VISION AND PERCEPTION

Many of the computer systems, robotic or not, portrayed in science
fiction as being intelligent or "life-like" include the ability to map
visual stimuli into a representation of the physical world.

Why is this so important?

	So far we have talked about agent percepts as being 
	symbolic expressions about an abstract world (we feel 
	a breeze, or smell the stench, or hear a scream.)

	In the real world, we have to map from input devices, 
	like cameras, microphones, laser range finders, etc. to 
	symbolic expressions.

If a system can map from visual (or other) stimuli to symbolic
expressions, then we can use search, logic, inference, and planning to
determine how to:
	recognize objects in the world,
	navigate about in the world, and
	manipulate objects in the world.

What makes a smart-bomb smart?

	The fact it uses perceptual information to recognize 
	landmarks so it can perform navigational correction 
	during its flight and to recognize its target.



			IMAGE FORMATION

Images are generally captured with a scope or camera.

Perspective projection:

	parallel lines come together at a distance

	the closer something is to the camera/scope the 
	greater the portion of the image it will take up

Optics can be used to determine the physical mappings of 
positions in image to rays extending from the camera or 
scope opening or lens.

	an infinite number of positions in real world for each 
	pixel in image

	lens cause focus issues and generate a depth of field

Number of pixels determines amount of raw data and 
effects potential for image understanding.

	Common digital cameras have from 256x256 to 
	2048x2048 images.

	Human eye has approximately 120,000,000 rods and 
	6,000,000 cones arranged in hexagonal grid.

Each pixel will contain one or more intensity values 
indicating amount of light for this point in the image.



			IMAGE PROCESSING

Edge Detection

	map from variation in intensities to discontinuities in 
	surfaces in the world

	in human perceptual system, edge detection begins in 
	the optic nerve (before the optic signal reaches the brain)

	in pixelated images, a combination of identifying large 
	derivatives of brightness, apply a smoothing function, 
	and perform convolution

Scene Processing

	segment scene into distinct objects

	determine position and orientation of each object

	determine shape of each object

Extracting 3-D (Depth) Information

	motion -- as camera moves, look for motion of 
		identifiable features

	binocular stereopsis -- compare disparity between two 
		images from different locations

	texture -- patterns of texture vary regularly depending 
		upon orientation and distance

	shading -- brightness of reflection on a surface varies 
		with orientation and distance



		FROM LINES AND OBJECTS TO SHAPES

Once we have moved from pixels to lines and objects, we 
can begin to determine the shapes of the objects.

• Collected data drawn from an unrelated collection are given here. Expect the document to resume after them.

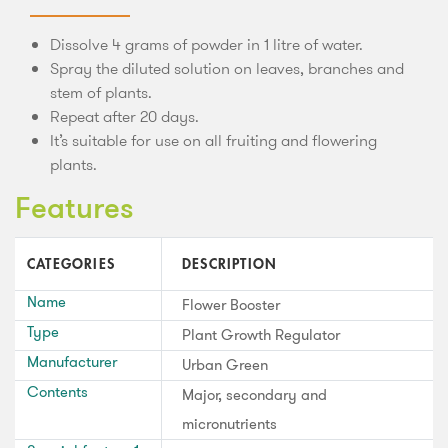
Dissolve 4 grams of powder in 1 litre of water.
Spray the diluted solution on leaves, branches and
stem of plants.
Repeat after 20 days.
It’s suitable for use on all fruiting and flowering
plants.
Features
CATEGORIES
DESCRIPTION
Name
Flower Booster
Type
Plant Growth Regulator
Manufacturer
Urban Green
Contents
Major, secondary and
micronutrients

Approach: Categorize lines based on physical reason for 
their existence.

Categories for lines:
	Boundary -- line marks border between objects
	Interior -- line marks border between surfaces of single object.

	Interior lines classified as to whether the connection of 
	surfaces is convex (protruding) or concave (recessed).

Limiting world to set of objects with three-faced vertices 
yields eighteen possible junction configurations (out of 
208 if there were not physical constraints.)

David Waltz's Constraint Propagation

By working from any known line types, fill in other lines 
based on physical constraints.

Introducing shadows and cracks increases the number of 
connections and labellings but constraint propagation still 
works (just with larger search space.)